═════ Given data

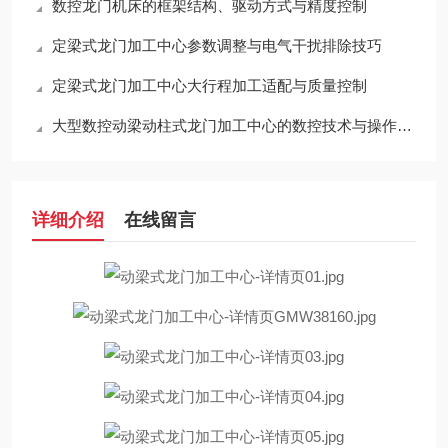
数控龙门机床的框架结构、驱动方式与精度控制
定梁式龙门加工中心参数调整与电气干扰排除技巧
定梁式龙门加工中心大行程加工适配与质量控制
大型数控动梁动柱式龙门加工中心的数控技术与操作流程
详细介绍
在线留言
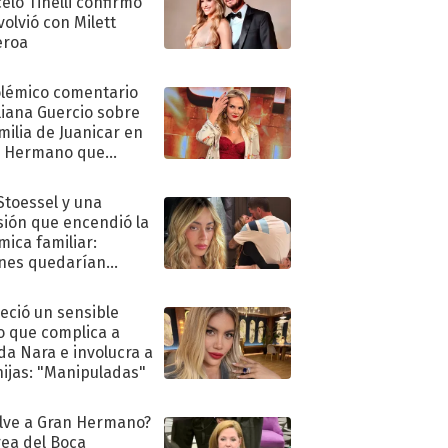
elo Tinelli confirmó
volvió con Milett
eroa
olémico comentario
liana Guercio sobre
amilia de Juanicar en
n Hermano que
tó la furia en redes
 Stoessel y una
sión que encendió la
mica familiar:
nes quedarían
ra de su boda
eció un sensible
o que complica a
a Nara e involucra a
hijas: "Manipuladas"
lve a Gran Hermano?
ea del Boca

══════════

(Aim of the exercise): Leaving every picture aside, reproduce exactly the lines above from the one with "定梁式龙门加工中心大行程加工适配与质量控制" up to and including the one with "o que complica a", and no others.

(Answer for this exercise):
定梁式龙门加工中心大行程加工适配与质量控制
大型数控动梁动柱式龙门加工中心的数控技术与操作流程
详细介绍
在线留言
elo Tinelli confirmó
volvió con Milett
eroa
olémico comentario
liana Guercio sobre
amilia de Juanicar en
n Hermano que
tó la furia en redes
 Stoessel y una
sión que encendió la
mica familiar:
nes quedarían
ra de su boda
eció un sensible
o que complica a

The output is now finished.